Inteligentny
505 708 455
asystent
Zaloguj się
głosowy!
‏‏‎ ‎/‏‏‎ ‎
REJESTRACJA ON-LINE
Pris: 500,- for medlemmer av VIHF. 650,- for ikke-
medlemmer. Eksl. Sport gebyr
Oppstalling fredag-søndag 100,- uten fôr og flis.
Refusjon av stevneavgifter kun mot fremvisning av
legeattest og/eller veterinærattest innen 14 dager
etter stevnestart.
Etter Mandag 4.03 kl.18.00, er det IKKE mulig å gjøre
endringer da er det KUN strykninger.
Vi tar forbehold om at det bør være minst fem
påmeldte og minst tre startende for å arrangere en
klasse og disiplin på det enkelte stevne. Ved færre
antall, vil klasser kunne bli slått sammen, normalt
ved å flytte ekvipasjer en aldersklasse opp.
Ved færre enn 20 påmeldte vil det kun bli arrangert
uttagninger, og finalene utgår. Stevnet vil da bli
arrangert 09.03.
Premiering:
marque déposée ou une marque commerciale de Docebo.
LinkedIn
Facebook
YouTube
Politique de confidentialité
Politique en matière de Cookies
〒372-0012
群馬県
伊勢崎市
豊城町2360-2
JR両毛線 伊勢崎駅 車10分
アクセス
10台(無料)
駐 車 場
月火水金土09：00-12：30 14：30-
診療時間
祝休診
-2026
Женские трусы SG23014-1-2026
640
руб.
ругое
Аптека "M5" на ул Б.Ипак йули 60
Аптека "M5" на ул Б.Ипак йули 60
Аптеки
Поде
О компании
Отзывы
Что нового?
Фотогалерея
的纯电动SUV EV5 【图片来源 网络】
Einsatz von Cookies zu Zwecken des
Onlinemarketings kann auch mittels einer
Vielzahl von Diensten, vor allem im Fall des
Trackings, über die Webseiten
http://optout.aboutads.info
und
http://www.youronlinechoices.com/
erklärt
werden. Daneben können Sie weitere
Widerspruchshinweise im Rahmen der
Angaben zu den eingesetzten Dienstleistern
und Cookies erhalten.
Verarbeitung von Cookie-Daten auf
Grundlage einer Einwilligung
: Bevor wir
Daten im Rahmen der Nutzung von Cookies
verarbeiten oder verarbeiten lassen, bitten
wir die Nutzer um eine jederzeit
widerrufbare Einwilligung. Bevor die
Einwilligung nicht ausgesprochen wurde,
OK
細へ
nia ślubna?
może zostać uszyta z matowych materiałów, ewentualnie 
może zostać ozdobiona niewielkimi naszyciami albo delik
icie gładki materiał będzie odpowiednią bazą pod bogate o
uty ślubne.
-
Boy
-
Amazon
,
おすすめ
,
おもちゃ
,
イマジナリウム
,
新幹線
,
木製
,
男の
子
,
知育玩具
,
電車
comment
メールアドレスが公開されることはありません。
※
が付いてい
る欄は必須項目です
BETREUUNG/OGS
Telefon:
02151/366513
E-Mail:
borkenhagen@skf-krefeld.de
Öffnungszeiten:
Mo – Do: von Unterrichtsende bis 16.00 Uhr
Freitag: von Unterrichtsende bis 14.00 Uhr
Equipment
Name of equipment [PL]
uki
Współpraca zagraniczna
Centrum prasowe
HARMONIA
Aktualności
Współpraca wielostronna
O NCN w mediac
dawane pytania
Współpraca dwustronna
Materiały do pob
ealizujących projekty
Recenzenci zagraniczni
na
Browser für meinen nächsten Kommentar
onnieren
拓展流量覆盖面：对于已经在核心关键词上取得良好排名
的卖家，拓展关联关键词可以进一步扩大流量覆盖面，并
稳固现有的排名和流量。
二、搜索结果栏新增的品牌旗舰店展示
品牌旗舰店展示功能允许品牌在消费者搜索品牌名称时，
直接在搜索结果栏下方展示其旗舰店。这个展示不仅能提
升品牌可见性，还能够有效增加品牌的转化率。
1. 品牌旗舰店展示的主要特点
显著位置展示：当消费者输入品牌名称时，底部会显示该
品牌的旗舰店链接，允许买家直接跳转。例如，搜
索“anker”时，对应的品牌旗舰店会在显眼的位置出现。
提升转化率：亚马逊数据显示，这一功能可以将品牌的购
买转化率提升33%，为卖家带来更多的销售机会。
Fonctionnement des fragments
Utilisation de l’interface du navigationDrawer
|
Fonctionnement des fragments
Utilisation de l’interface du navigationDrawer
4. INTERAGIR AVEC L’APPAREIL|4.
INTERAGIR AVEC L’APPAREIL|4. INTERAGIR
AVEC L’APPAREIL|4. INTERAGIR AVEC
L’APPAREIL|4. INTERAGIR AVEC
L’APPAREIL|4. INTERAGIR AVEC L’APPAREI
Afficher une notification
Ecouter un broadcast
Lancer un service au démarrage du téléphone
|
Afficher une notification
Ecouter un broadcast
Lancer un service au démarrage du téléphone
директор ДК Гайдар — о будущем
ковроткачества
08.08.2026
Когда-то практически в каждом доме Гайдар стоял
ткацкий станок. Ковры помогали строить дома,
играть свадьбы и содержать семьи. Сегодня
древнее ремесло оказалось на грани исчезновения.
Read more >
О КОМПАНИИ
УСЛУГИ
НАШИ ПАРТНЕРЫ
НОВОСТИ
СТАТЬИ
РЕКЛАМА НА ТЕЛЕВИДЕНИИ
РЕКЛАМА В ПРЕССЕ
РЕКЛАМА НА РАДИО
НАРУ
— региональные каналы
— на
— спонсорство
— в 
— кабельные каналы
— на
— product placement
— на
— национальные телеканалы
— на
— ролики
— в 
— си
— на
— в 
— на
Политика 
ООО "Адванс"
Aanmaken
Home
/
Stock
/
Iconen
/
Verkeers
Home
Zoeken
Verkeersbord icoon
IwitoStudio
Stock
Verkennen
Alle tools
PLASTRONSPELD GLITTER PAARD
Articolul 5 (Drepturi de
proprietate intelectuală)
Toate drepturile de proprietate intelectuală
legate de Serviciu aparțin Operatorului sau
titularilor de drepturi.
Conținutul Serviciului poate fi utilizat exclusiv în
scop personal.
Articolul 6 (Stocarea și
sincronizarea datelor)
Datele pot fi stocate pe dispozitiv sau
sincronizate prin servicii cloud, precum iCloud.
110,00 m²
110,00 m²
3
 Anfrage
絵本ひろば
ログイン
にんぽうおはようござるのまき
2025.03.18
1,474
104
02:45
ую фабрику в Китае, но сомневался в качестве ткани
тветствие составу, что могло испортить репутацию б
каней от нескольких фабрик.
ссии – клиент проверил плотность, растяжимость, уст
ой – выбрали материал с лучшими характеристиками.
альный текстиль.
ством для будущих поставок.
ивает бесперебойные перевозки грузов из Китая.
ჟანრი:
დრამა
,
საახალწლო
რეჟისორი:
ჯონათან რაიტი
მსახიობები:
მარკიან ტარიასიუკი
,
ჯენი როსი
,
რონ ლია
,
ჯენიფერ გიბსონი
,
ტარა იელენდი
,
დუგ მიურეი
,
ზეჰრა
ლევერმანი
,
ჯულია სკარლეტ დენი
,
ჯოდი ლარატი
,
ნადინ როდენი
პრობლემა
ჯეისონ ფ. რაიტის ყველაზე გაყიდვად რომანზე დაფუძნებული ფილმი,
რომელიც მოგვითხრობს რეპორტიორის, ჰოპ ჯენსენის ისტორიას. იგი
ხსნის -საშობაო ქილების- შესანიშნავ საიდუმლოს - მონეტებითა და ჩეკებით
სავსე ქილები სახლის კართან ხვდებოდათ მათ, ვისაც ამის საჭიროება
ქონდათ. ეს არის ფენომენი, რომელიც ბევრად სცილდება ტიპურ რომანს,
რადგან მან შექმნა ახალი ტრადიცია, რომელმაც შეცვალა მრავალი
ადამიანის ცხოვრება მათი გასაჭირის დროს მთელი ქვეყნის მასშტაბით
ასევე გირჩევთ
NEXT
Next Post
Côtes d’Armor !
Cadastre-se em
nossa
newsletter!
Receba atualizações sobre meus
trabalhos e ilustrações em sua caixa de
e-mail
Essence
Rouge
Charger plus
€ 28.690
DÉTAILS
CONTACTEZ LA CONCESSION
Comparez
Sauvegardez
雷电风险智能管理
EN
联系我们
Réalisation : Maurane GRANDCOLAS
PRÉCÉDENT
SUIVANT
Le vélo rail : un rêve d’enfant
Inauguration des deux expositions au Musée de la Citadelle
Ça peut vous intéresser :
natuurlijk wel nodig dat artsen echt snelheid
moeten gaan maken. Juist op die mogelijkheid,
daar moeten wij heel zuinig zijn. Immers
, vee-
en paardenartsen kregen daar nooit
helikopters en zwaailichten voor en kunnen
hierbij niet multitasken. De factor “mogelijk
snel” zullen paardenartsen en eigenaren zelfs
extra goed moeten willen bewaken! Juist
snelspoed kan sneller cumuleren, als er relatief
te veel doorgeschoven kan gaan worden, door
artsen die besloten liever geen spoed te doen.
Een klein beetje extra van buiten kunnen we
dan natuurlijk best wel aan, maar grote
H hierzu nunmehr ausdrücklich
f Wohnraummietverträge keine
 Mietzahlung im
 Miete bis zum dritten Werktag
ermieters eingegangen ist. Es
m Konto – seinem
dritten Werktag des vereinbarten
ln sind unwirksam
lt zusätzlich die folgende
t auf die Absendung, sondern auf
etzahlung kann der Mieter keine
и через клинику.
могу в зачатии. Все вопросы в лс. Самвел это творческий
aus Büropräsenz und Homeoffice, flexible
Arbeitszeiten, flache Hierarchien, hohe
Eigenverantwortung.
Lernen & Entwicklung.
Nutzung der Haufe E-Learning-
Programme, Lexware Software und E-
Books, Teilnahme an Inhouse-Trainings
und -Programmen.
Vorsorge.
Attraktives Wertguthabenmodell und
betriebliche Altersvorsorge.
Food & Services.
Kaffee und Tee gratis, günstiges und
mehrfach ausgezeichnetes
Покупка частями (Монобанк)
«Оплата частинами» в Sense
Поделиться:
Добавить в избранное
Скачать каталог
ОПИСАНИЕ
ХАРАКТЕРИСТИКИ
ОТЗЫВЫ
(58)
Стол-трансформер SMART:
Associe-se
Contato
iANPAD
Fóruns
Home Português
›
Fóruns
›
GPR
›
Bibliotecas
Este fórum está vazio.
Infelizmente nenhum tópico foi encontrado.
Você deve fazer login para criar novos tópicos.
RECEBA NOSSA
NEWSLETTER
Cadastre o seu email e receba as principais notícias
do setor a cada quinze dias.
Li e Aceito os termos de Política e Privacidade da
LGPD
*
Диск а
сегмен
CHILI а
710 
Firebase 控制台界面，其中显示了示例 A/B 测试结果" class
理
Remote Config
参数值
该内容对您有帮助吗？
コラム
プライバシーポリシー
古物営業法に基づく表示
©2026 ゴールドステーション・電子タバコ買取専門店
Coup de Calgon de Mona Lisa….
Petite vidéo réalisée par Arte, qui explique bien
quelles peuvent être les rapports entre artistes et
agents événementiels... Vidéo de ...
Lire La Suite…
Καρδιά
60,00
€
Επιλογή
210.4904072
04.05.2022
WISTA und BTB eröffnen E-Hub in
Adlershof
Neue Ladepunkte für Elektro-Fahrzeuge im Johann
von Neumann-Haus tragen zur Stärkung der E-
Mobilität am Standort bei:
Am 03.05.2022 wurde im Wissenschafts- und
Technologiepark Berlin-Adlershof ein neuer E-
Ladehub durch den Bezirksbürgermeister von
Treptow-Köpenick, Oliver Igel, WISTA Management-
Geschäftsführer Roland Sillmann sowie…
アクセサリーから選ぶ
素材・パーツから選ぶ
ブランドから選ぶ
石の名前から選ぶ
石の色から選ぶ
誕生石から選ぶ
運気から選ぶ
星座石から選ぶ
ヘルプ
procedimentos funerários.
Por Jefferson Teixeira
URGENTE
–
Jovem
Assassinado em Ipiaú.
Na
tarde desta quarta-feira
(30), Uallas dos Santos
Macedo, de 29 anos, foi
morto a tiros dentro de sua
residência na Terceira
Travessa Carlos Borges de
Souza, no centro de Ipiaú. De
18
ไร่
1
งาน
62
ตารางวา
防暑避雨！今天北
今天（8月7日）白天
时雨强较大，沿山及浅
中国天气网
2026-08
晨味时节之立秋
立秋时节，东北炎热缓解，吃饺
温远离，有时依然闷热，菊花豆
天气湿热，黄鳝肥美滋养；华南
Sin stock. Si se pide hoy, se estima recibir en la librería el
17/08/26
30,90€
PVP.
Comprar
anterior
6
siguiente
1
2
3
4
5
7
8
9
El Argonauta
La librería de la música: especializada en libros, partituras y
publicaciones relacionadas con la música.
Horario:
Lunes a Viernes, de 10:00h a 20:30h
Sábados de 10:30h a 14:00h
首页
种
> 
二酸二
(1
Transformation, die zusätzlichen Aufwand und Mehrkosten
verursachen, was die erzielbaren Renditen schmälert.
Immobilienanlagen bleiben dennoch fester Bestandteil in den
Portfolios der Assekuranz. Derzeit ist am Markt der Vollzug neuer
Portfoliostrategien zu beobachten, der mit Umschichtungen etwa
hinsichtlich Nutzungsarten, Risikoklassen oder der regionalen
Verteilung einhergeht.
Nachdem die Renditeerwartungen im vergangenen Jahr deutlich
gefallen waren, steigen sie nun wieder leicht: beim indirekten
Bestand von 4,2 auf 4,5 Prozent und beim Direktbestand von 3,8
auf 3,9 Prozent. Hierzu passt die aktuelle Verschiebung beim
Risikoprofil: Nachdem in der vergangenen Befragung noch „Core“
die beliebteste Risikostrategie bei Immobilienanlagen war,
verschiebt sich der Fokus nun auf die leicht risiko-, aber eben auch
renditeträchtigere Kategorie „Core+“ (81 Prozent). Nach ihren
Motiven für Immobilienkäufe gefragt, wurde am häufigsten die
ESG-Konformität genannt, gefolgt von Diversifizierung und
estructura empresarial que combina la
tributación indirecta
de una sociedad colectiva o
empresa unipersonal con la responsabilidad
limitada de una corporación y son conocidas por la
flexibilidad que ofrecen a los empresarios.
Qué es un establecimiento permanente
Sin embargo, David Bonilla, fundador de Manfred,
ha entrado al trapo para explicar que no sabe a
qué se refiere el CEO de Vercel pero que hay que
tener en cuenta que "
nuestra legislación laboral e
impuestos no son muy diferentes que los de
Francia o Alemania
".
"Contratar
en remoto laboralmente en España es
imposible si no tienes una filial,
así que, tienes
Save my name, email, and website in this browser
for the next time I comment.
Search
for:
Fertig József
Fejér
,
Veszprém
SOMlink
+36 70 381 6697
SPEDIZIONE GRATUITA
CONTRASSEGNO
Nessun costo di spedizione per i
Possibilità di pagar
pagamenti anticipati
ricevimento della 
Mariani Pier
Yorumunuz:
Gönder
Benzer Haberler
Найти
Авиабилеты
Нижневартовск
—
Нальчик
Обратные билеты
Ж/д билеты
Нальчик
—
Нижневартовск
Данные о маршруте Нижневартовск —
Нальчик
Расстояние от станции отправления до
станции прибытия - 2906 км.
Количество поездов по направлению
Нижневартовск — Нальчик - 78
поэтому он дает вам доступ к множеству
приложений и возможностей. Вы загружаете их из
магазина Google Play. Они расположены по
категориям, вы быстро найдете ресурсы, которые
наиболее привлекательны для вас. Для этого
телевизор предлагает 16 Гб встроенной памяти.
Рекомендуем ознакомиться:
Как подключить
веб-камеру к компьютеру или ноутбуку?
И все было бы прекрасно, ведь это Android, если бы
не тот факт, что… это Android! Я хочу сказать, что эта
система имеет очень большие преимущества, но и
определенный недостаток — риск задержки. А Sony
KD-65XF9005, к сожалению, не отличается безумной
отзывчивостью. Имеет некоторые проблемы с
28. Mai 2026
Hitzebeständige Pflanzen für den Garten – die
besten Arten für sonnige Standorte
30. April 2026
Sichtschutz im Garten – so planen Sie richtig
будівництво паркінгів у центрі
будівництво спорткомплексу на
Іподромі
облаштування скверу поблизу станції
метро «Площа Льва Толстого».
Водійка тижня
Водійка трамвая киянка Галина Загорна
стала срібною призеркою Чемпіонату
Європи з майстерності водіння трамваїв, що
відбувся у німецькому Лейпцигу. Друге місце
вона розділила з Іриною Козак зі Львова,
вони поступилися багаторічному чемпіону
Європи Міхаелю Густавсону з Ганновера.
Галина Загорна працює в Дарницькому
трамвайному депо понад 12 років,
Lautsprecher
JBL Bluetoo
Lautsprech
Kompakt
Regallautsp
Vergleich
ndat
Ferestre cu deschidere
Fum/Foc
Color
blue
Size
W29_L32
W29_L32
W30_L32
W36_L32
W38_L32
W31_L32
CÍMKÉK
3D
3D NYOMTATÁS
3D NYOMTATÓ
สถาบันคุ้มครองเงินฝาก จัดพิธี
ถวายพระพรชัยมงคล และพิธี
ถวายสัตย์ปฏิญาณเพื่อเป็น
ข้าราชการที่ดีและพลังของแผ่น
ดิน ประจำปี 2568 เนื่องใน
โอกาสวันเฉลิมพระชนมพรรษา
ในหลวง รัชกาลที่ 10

* Task *
Take each line of the material that contains the word "Bevor" and list it.

* Task output *
: Bevor wir
widerrufbare Einwilligung. Bevor die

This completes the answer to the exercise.